Vivo en un ático donde las terrazas están pegadas las unas a las otras. Llevaba ocho años con mi gato, mi mejor amigo, mi compañero, mi hijo peludo. Quería a mi gato tanto que nunca hubiera imaginado que podía pasarlo tan mal como lo estoy pasando. Hace unos meses, una vecina me paró en el rellano y me preguntó si el gato marrón que a veces visitaba su terraza era mío. Le dije que sí, porque es cierto que cuando no estaba presente el gato se iba paseando por las terrazas, pero al llamarlo volvía enseguida a casa. Ella me dijo que no le gustaba, que no es que se hiciera pis en su terraza ni nada desagradable, que simplemente no le gustaba y que hiciera lo posible para que no volviera a pisar su patio porque, de no ser así, no le iba a hacer nada bueno.
En esos momentos me quedé helada; pienso que debería haber pensado que esa frase podría ser un aviso de verdad, pero no me lo tomé como tal, pensé que era una señora que odiaba los gatos, sin más. Al tiempo, mi gato iba escondiéndose de mí, no lo encontraba, siempre estaba acurrucado en algún sitio lejos de mi visión, y empecé a preocuparme. Mi gato era muy cariñoso y le gustaba mucho estar conmigo. De repente, empecé a darme cuenta de que no comía: el plato siempre estaba lleno, y de que tenía los ojos algo amarillentos. Lo llevé al veterinario y este me dijo que mi gato había sido envenenado; es más, que no es que hubiera comido algo en mal estado, es que había tomado veneno.
Furiosa, fui a llamar al timbre de la vecina y le pregunté qué le había hecho a mi gato. Me dijo que nada y que me fuera de su casa, cerrándome la puerta en la cara. En esos momentos, decidí invertir toda mi energía en curarle; lo tuve ingresado, hice todo lo que el veterinario dijo que debía hacer, hice todo lo que estuvo en mi mano, pero mi compañero peludo no pudo luchar más, no podía ni mantenerse en pie, y tuve que sacrificarlo.

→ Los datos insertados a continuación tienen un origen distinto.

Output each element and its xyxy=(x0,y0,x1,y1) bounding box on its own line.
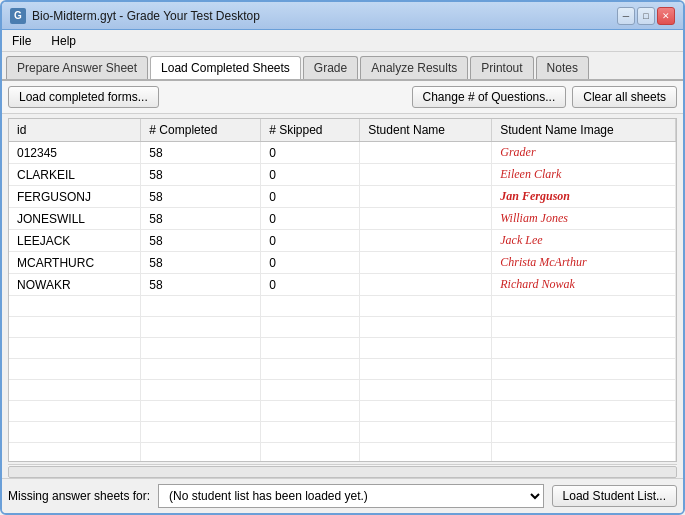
table-header-row: id # Completed # Skipped Student Name St… xyxy=(9,119,676,142)
cell-student-name-image: Richard Nowak xyxy=(492,274,676,296)
table-row-empty xyxy=(9,443,676,463)
cell-empty xyxy=(492,380,676,401)
cell-completed: 58 xyxy=(141,164,261,186)
cell-id: 012345 xyxy=(9,142,141,164)
table-row-empty xyxy=(9,380,676,401)
table-row: MCARTHURC580Christa McArthur xyxy=(9,252,676,274)
cell-empty xyxy=(360,296,492,317)
cell-completed: 58 xyxy=(141,252,261,274)
cell-empty xyxy=(261,401,360,422)
cell-skipped: 0 xyxy=(261,164,360,186)
cell-id: CLARKEIL xyxy=(9,164,141,186)
missing-label: Missing answer sheets for: xyxy=(8,489,150,503)
cell-empty xyxy=(492,422,676,443)
cell-empty xyxy=(9,401,141,422)
cell-empty xyxy=(492,317,676,338)
clear-all-sheets-button[interactable]: Clear all sheets xyxy=(572,86,677,108)
table-row-empty xyxy=(9,338,676,359)
cell-empty xyxy=(360,443,492,463)
cell-id: JONESWILL xyxy=(9,208,141,230)
col-student-name-image: Student Name Image xyxy=(492,119,676,142)
cell-completed: 58 xyxy=(141,142,261,164)
toolbar: Load completed forms... Change # of Ques… xyxy=(2,81,683,114)
cell-student-name xyxy=(360,142,492,164)
scroll-track[interactable] xyxy=(8,466,677,478)
cell-empty xyxy=(9,338,141,359)
cell-id: FERGUSONJ xyxy=(9,186,141,208)
table-row-empty xyxy=(9,359,676,380)
file-menu[interactable]: File xyxy=(6,32,37,50)
cell-empty xyxy=(9,296,141,317)
cell-id: LEEJACK xyxy=(9,230,141,252)
cell-completed: 58 xyxy=(141,208,261,230)
cell-empty xyxy=(141,338,261,359)
cell-empty xyxy=(261,422,360,443)
main-window: G Bio-Midterm.gyt - Grade Your Test Desk… xyxy=(0,0,685,515)
load-student-list-button[interactable]: Load Student List... xyxy=(552,485,677,507)
cell-empty xyxy=(9,317,141,338)
tab-prepare-answer-sheet[interactable]: Prepare Answer Sheet xyxy=(6,56,148,79)
table-row: FERGUSONJ580Jan Ferguson xyxy=(9,186,676,208)
cell-empty xyxy=(360,380,492,401)
col-student-name: Student Name xyxy=(360,119,492,142)
cell-empty xyxy=(492,443,676,463)
cell-skipped: 0 xyxy=(261,142,360,164)
close-button[interactable]: ✕ xyxy=(657,7,675,25)
cell-student-name xyxy=(360,252,492,274)
cell-empty xyxy=(141,443,261,463)
cell-empty xyxy=(141,380,261,401)
col-id: id xyxy=(9,119,141,142)
cell-skipped: 0 xyxy=(261,186,360,208)
cell-empty xyxy=(360,338,492,359)
table-row-empty xyxy=(9,401,676,422)
tab-printout[interactable]: Printout xyxy=(470,56,533,79)
cell-empty xyxy=(141,296,261,317)
data-table-container: id # Completed # Skipped Student Name St… xyxy=(8,118,677,462)
title-bar: G Bio-Midterm.gyt - Grade Your Test Desk… xyxy=(2,2,683,30)
cell-student-name-image: Jan Ferguson xyxy=(492,186,676,208)
col-completed: # Completed xyxy=(141,119,261,142)
table-row: NOWAKR580Richard Nowak xyxy=(9,274,676,296)
menu-bar: File Help xyxy=(2,30,683,52)
cell-skipped: 0 xyxy=(261,208,360,230)
cell-empty xyxy=(9,380,141,401)
maximize-button[interactable]: □ xyxy=(637,7,655,25)
data-table: id # Completed # Skipped Student Name St… xyxy=(9,119,676,462)
cell-empty xyxy=(141,401,261,422)
student-list-dropdown[interactable]: (No student list has been loaded yet.) xyxy=(158,484,544,508)
cell-student-name-image: Grader xyxy=(492,142,676,164)
table-row: LEEJACK580Jack Lee xyxy=(9,230,676,252)
cell-empty xyxy=(141,317,261,338)
help-menu[interactable]: Help xyxy=(45,32,82,50)
cell-empty xyxy=(9,422,141,443)
load-completed-forms-button[interactable]: Load completed forms... xyxy=(8,86,159,108)
tab-analyze-results[interactable]: Analyze Results xyxy=(360,56,468,79)
cell-empty xyxy=(9,359,141,380)
minimize-button[interactable]: ─ xyxy=(617,7,635,25)
cell-id: NOWAKR xyxy=(9,274,141,296)
cell-empty xyxy=(261,338,360,359)
table-row: 012345580Grader xyxy=(9,142,676,164)
tab-load-completed-sheets[interactable]: Load Completed Sheets xyxy=(150,56,301,79)
app-icon: G xyxy=(10,8,26,24)
cell-empty xyxy=(261,296,360,317)
cell-student-name-image: Eileen Clark xyxy=(492,164,676,186)
cell-empty xyxy=(141,422,261,443)
change-questions-button[interactable]: Change # of Questions... xyxy=(412,86,567,108)
horizontal-scrollbar[interactable] xyxy=(8,464,677,478)
cell-student-name xyxy=(360,208,492,230)
cell-empty xyxy=(360,401,492,422)
table-row: JONESWILL580William Jones xyxy=(9,208,676,230)
bottom-bar: Missing answer sheets for: (No student l… xyxy=(2,478,683,513)
cell-skipped: 0 xyxy=(261,252,360,274)
tab-notes[interactable]: Notes xyxy=(536,56,589,79)
cell-student-name xyxy=(360,274,492,296)
cell-empty xyxy=(360,422,492,443)
cell-student-name-image: Jack Lee xyxy=(492,230,676,252)
student-list-dropdown-container: (No student list has been loaded yet.) xyxy=(158,484,544,508)
window-title: Bio-Midterm.gyt - Grade Your Test Deskto… xyxy=(32,9,617,23)
tab-grade[interactable]: Grade xyxy=(303,56,358,79)
cell-empty xyxy=(492,359,676,380)
cell-empty xyxy=(492,338,676,359)
cell-empty xyxy=(141,359,261,380)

Este ha sido uno de los momentos más duros de mi vida. Después de un mes de aquello, mi gato murió y no puedo ni olvidarlo ni superarlo. Sé que haga lo que haga en contra de la vecina tengo todas las de perder; no puedo demostrar que ella fue quien lo envenenó, y sería mi palabra contra la suya si explicara lo que me dijo. Pero cada noche tengo ganas de hacer algo para vengarme de ella, así que, entre este sentimiento y el de tristeza, he decidido buscar otro piso y mudarme, y empezar de cero.
Nunca olvidaré a mi mascota. Creo que debí haber vigilado que no se paseara por la terraza de la vecina e intenté evitarlo cada vez que lo vi, pero en lo que más pienso es que deseo que el karma le dé su merecido a una señora capaz de matar a un gato inocente, sabiendo que va a sufrir una muerte dolorosa y que va a dejar a una persona con un vacío enorme y una tristeza muy difícil de superar.